- _Work item_: After reading each line of the entries, give the number of lines that contain "Terms" and nothing else.

- _Input for this task_:
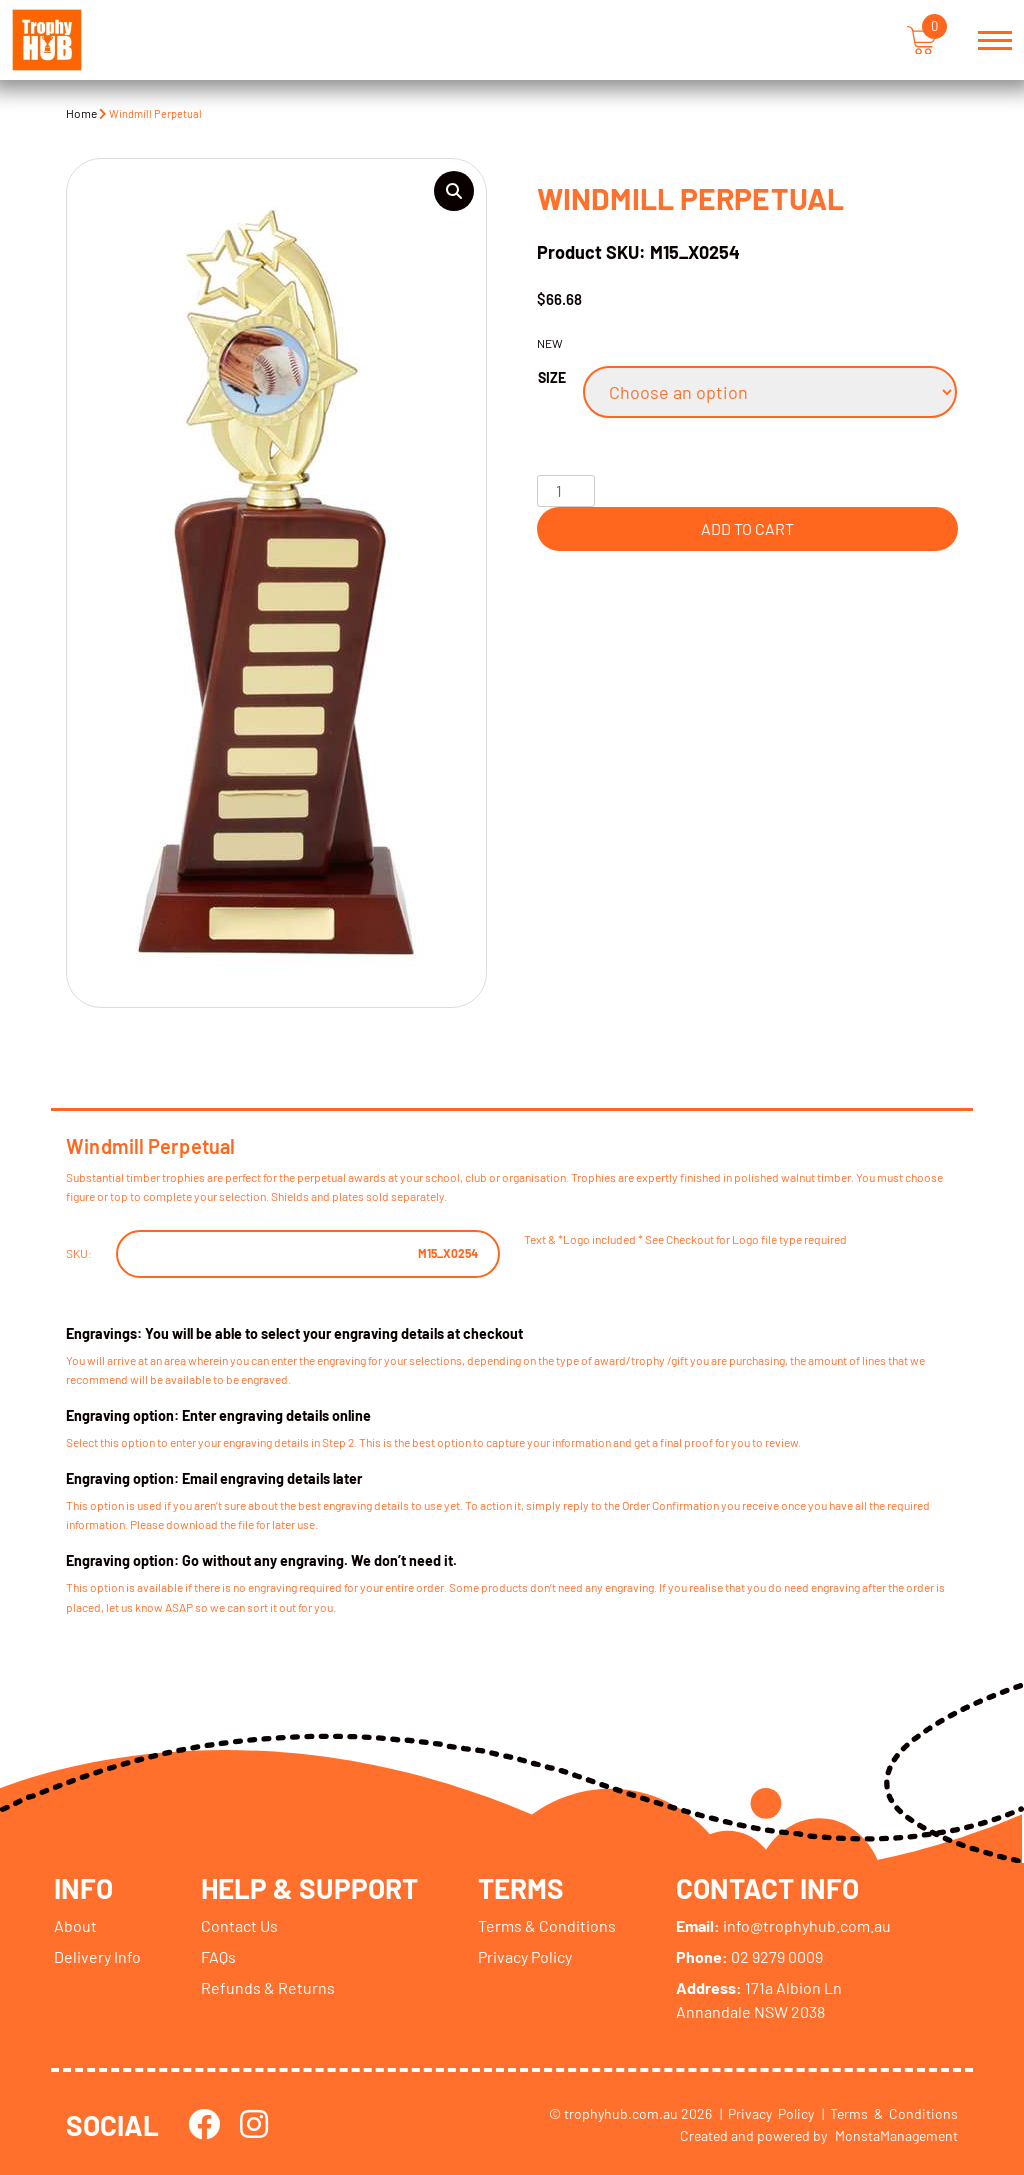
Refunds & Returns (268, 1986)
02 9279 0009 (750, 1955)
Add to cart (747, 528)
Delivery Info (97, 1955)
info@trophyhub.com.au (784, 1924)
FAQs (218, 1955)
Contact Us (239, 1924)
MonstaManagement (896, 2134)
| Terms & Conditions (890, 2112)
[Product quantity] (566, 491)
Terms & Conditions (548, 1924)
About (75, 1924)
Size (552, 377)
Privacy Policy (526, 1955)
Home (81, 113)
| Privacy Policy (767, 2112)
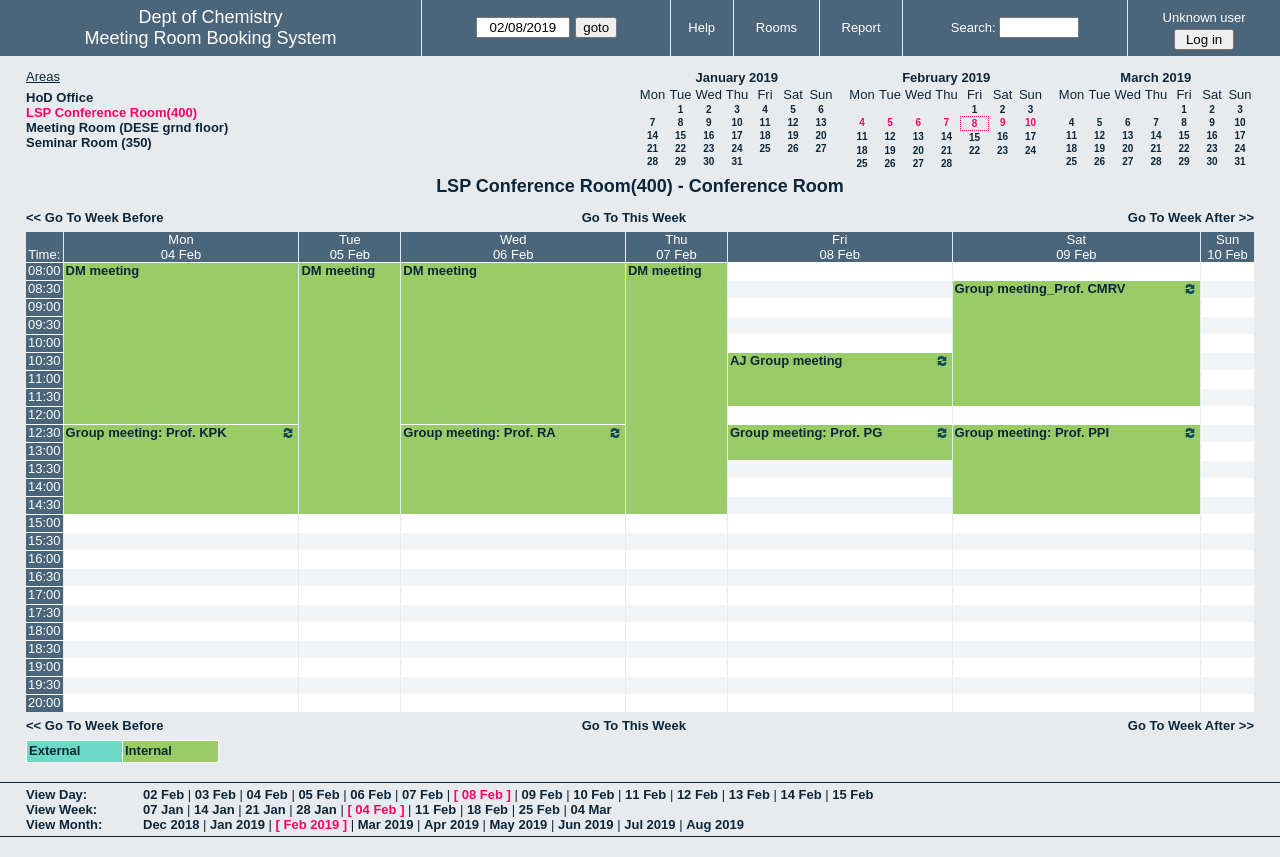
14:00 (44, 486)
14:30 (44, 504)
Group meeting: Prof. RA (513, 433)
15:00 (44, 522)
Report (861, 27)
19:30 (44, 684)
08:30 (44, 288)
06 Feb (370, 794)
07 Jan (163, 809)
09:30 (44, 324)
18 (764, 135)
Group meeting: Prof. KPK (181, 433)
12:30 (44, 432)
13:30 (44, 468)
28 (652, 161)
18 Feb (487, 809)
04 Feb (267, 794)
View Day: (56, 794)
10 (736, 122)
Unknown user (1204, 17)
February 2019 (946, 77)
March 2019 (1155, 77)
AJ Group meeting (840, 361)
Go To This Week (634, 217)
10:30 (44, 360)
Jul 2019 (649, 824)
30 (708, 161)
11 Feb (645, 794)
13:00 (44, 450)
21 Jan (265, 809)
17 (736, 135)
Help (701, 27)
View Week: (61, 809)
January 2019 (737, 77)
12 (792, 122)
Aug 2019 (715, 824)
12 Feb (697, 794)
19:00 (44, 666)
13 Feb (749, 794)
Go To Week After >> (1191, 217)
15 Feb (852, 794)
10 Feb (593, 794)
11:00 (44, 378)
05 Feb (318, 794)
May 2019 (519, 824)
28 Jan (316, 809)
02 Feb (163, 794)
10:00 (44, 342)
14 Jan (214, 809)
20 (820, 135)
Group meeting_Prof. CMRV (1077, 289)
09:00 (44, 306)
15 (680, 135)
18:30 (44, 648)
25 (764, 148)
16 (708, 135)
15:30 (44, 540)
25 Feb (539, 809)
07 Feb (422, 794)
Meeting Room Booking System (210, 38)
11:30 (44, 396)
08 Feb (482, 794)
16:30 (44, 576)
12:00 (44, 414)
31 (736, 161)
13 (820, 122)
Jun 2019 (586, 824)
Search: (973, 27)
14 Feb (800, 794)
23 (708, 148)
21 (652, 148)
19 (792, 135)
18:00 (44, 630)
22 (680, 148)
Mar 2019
--
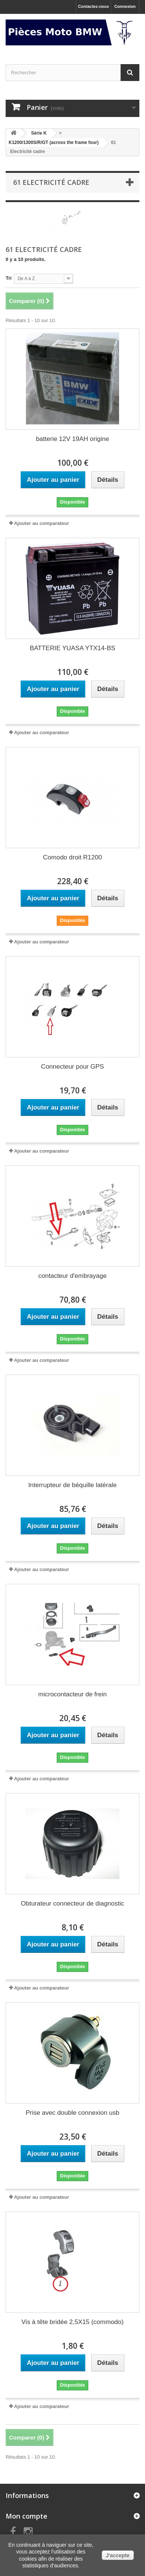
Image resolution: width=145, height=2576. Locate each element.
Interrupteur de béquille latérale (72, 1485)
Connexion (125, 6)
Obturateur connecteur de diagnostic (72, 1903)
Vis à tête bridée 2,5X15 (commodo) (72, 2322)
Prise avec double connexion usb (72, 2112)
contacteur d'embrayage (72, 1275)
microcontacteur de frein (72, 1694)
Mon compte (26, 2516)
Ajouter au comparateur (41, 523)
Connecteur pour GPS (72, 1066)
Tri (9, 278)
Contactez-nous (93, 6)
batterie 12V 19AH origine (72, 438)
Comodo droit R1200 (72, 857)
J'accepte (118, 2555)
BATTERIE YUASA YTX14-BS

- _Exercise result_: 2